Dataset entries
►
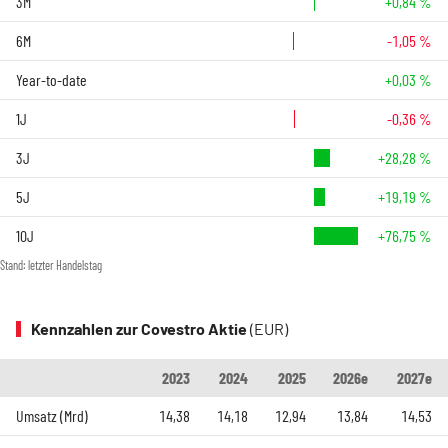
3M
+0,84 %
6M
-1,05 %
Year-to-date
+0,03 %
1J
-0,36 %
3J
+28,28 %
5J
+19,19 %
10J
+76,75 %
Stand: letzter Handelstag
Kennzahlen zur Covestro Aktie
(EUR)
2023
2024
2025
2026e
2027e
Umsatz (Mrd)
14,38
14,18
12,94
13,84
14,53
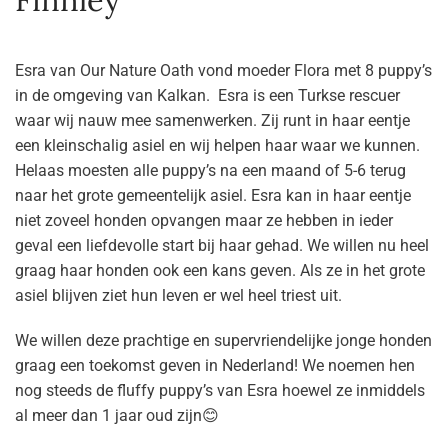
Esra van Our Nature Oath vond moeder Flora met 8 puppy’s
in de omgeving van Kalkan. Esra is een Turkse rescuer
waar wij nauw mee samenwerken. Zij runt in haar eentje
een kleinschalig asiel en wij helpen haar waar we kunnen.
Helaas moesten alle puppy’s na een maand of 5-6 terug
naar het grote gemeentelijk asiel. Esra kan in haar eentje
niet zoveel honden opvangen maar ze hebben in ieder
geval een liefdevolle start bij haar gehad. We willen nu heel
graag haar honden ook een kans geven. Als ze in het grote
asiel blijven ziet hun leven er wel heel triest uit.
We willen deze prachtige en supervriendelijke jonge honden
graag een toekomst geven in Nederland! We noemen hen
nog steeds de fluffy puppy’s van Esra hoewel ze inmiddels
al meer dan 1 jaar oud zijn😊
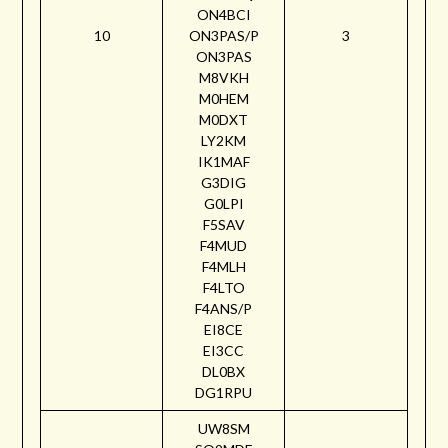
ON4BCI
10
ON3PAS/P
3
ON3PAS
M8VKH
M0HEM
M0DXT
LY2KM
IK1MAF
G3DIG
G0LPI
F5SAV
F4MUD
F4MLH
F4LTO
F4ANS/P
EI8CE
EI3CC
DL0BX
DG1RPU
UW8SM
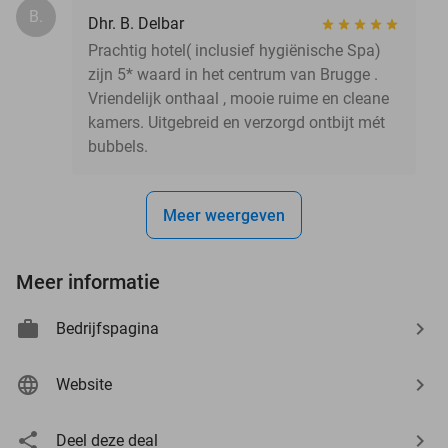
B.
Dhr. B. Delbar
Prachtig hotel( inclusief hygiënische Spa)
zijn 5* waard in het centrum van Brugge .
Vriendelijk onthaal , mooie ruime en cleane
kamers. Uitgebreid en verzorgd ontbijt mét
bubbels.
Meer weergeven
Meer informatie
Bedrijfspagina
Website
Deel deze deal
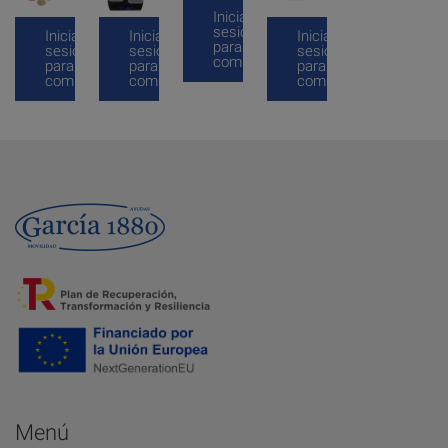
Inicia
sesión
Inicia
Inicia
Inicia
para
sesión
sesión
sesión
comprar
para
para
para
comprar
comprar
comprar
Menú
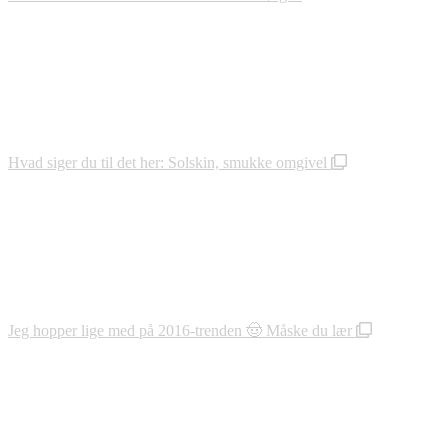
Hvad siger du til det her: Solskin, smukke omgivel
Jeg hopper lige med på 2016-trenden 🤠 Måske du lær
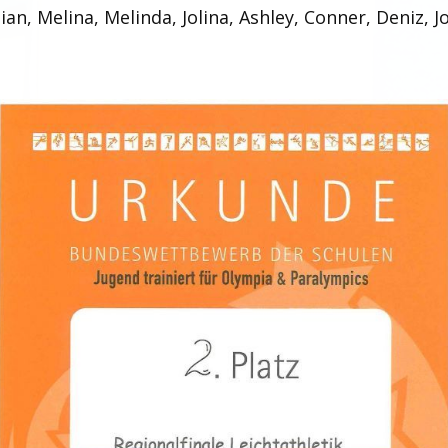
ian, Melina, Melinda, Jolina, Ashley, Conner, Deniz, J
◄
Task details: The count of lines above that contain "heel" is all that should be given.

Your response: 2